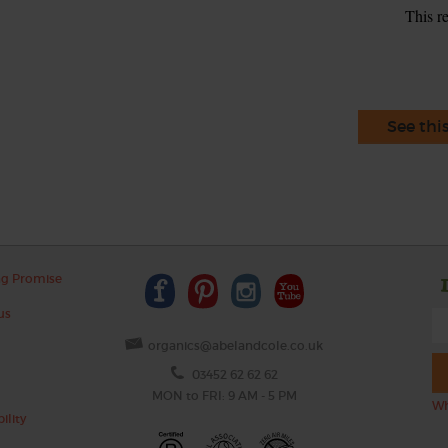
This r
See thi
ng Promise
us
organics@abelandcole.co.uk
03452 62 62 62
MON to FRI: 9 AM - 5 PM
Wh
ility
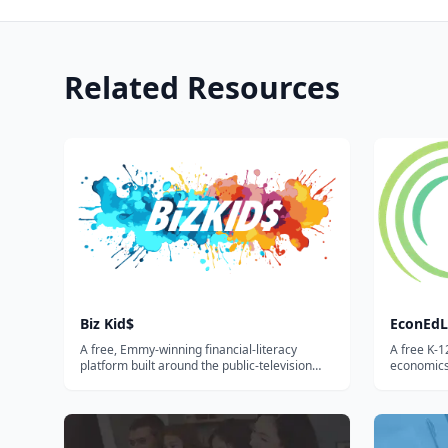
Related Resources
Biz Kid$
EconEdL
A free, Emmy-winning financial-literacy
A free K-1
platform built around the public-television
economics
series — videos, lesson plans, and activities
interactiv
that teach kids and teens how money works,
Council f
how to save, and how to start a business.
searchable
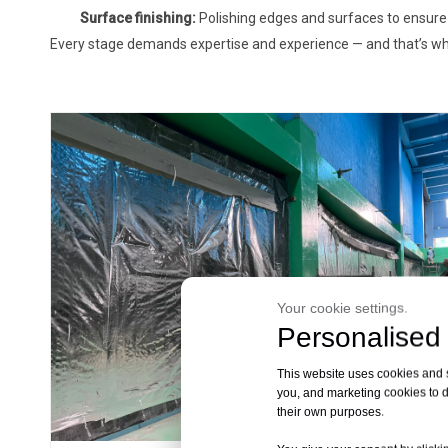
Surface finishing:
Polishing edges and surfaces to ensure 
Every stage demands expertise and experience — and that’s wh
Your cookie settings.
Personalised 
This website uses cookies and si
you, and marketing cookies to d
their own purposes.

# # # # #

### Problem to solve
Count every line in the preceding entries where the string "cookies" appears, then state only the total.

### Solution
2